Huang Ying, Fang Lin, Hu Shanfeng
Institute of Virtual Reality and Intelligent Systems, Hangzhou Normal University, Hangzhou 311121, China.
Department of Computer and Information Sciences, Northumbria University, Newcastle-upon-Tyne NE1 8ST, UK.
Sensors (Basel). 2023 Jul 19;23(14):6525. doi: 10.3390/s23146525.
We present , a new method for recovering high-fidelity 3D facial geometry and appearance with enhanced textures from single-view images. While vision-based face reconstruction has received intensive research in the past decades due to its broad applications, it remains a challenging problem because human eyes are particularly sensitive to numerically minute yet perceptually significant details. Previous methods that seek to minimize reconstruction errors within a low-dimensional face space can suffer from this issue and generate close yet low-fidelity approximations. The loss of high-frequency texture details is a key factor in their process, which we propose to address by learning to recover both dense radiance residuals and sparse facial texture features from a single image, in addition to the variables solved by previous work-shape, appearance, illumination, and camera. We integrate the estimation of all these factors in a single unified deep neural network and train it on several popular face reconstruction datasets. We also introduce two new metrics, visual fidelity (VIF) and structural similarity (SSIM), to compensate for the fact that reconstruction error is not a consistent perceptual metric of quality. On the popular FaceWarehouse facial reconstruction benchmark, our proposed system achieves a VIF score of 0.4802 and an SSIM score of 0.9622, improving over the state-of-the-art Deep3D method by 6.69% and 0.86%, respectively. On the widely used LS3D-300W dataset, we obtain a VIF score of 0.3922 and an SSIM score of 0.9079 for indoor images, and the scores for outdoor images are 0.4100 and 0.9160, respectively, which also represent an improvement over those of Deep3D. These results show that our method is able to recover visually more realistic facial appearance details compared with previous methods.

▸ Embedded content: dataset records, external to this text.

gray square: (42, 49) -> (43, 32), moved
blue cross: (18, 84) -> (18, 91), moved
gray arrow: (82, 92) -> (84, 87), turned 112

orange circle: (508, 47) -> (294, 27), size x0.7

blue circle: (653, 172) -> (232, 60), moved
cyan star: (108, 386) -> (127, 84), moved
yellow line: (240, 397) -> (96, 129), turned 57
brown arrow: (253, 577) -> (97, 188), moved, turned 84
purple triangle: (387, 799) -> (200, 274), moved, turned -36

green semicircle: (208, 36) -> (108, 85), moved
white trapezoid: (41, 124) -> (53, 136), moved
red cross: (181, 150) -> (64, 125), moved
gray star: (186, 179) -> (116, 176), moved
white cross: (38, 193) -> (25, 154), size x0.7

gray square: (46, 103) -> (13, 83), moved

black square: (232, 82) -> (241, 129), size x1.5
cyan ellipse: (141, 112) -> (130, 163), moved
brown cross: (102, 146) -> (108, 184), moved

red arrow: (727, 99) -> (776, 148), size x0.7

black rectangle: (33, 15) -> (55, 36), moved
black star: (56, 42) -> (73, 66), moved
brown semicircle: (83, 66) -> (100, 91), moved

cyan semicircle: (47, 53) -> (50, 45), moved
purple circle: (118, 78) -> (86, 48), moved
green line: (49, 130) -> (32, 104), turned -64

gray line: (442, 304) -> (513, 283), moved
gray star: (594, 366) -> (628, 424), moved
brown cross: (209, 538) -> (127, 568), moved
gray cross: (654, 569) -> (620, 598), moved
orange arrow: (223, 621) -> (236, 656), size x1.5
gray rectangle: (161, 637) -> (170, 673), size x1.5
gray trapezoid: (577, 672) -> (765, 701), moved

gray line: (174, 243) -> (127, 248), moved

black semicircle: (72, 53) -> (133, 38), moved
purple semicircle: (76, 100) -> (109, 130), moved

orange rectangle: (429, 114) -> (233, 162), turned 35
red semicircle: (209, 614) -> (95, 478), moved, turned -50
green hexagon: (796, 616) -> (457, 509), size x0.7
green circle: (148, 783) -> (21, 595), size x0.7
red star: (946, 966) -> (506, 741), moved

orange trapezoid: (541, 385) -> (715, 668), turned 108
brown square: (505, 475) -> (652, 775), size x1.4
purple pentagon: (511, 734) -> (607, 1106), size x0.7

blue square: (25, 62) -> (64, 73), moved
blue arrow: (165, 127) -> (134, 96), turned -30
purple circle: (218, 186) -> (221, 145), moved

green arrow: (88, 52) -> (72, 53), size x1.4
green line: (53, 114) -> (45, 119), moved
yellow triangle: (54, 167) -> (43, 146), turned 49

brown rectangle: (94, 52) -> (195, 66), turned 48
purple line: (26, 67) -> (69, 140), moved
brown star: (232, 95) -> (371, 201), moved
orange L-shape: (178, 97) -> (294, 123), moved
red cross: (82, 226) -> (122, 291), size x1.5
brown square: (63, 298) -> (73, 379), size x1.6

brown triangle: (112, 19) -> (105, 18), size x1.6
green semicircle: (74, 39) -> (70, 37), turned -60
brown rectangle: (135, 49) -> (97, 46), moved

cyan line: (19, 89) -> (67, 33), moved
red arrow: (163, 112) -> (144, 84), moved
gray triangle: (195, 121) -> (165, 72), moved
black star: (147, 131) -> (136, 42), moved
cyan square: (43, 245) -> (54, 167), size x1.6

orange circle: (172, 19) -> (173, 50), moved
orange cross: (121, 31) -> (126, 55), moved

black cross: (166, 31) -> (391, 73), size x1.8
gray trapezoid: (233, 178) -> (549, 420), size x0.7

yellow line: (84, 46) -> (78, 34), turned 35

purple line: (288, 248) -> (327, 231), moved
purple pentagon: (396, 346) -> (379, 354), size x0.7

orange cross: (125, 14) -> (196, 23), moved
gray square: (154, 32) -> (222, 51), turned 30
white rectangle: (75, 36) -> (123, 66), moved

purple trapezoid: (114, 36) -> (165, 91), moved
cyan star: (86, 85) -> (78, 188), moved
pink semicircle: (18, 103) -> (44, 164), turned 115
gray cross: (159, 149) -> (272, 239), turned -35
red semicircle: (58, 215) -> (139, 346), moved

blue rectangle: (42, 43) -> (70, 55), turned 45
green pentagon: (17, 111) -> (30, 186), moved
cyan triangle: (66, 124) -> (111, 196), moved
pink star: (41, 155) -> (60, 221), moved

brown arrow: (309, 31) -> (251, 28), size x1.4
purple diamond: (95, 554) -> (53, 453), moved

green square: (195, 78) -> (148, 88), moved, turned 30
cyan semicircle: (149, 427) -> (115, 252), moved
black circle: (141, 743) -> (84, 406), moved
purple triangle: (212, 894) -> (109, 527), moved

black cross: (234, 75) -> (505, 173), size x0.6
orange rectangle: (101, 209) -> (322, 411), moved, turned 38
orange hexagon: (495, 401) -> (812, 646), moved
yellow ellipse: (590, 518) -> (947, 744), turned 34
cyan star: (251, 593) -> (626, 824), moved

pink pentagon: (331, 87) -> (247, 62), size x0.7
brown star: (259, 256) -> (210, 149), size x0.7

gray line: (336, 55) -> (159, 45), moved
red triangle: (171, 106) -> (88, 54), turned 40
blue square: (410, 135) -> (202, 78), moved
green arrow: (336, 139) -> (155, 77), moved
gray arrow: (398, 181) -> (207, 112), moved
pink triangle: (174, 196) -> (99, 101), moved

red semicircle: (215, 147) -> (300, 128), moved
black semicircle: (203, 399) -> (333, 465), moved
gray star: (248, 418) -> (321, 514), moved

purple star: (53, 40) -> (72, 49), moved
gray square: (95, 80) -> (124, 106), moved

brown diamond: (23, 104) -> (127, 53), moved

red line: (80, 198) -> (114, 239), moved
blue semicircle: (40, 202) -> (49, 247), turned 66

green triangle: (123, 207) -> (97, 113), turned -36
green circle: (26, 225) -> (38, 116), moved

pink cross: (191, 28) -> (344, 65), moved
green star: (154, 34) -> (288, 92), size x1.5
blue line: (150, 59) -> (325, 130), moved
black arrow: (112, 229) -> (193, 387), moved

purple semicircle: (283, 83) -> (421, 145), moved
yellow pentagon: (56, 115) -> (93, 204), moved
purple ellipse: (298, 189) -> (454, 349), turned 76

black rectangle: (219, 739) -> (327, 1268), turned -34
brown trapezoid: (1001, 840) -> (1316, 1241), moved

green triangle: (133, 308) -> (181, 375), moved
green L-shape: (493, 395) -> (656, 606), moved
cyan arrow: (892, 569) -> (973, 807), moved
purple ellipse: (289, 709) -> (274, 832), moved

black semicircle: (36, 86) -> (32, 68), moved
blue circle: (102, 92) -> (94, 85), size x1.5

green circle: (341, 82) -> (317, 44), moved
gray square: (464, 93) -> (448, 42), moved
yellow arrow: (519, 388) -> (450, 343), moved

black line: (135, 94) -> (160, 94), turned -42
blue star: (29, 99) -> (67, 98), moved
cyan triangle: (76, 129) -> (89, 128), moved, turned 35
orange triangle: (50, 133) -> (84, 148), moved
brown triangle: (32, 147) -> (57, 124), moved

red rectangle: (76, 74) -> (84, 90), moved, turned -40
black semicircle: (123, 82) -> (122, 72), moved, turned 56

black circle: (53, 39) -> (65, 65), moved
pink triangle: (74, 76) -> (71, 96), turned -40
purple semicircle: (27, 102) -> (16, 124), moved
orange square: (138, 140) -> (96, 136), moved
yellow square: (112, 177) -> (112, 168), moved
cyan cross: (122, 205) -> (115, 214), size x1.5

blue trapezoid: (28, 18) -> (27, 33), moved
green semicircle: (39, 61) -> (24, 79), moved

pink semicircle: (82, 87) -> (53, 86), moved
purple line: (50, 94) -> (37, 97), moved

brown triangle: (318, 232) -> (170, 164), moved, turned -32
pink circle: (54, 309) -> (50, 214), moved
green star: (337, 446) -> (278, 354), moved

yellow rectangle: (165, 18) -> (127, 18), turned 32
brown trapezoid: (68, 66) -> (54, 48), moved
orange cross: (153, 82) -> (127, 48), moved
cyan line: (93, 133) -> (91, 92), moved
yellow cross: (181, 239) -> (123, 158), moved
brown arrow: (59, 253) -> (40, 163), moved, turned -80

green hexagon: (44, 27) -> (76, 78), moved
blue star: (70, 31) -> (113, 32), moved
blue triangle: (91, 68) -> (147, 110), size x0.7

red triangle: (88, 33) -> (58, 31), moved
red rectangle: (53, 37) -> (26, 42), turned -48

我们提出了一种从单视图图像中恢复具有增强纹理的高保真3D面部几何形状和外观的新方法。尽管基于视觉的面部重建由于其广泛的应用在过去几十年中受到了深入研究,但它仍然是一个具有挑战性的问题,因为人眼对数值上微小但在感知上很重要的细节特别敏感。以前试图在低维面部空间内最小化重建误差的方法可能会受到这个问题的影响,并生成相近但低保真度的近似结果。高频纹理细节的丢失是它们处理过程中的一个关键因素,我们建议通过学习从单张图像中恢复密集的辐射残差和稀疏的面部纹理特征来解决这个问题,此外还要解决先前工作中的变量——形状、外观、光照和相机。我们将所有这些因素的估计集成到一个统一的深度神经网络中,并在几个流行的面部重建数据集上对其进行训练。我们还引入了两个新的指标,视觉保真度(VIF)和结构相似性(SSIM),以弥补重建误差不是质量的一致感知指标这一事实。在流行的FaceWarehouse面部重建基准测试中,我们提出的系统实现了0.4802的VIF分数和0.9622的SSIM分数,分别比最先进的Deep3D方法提高了6.69%和0.86%。在广泛使用的LS3D - 300W数据集上,我们对室内图像获得了0.3922的VIF分数和0.9079的SSIM分数,室外图像的分数分别为0.4100和0.9160,这也代表了相对于Deep3D的改进。这些结果表明,与以前的方法相比,我们的方法能够恢复视觉上更逼真的面部外观细节。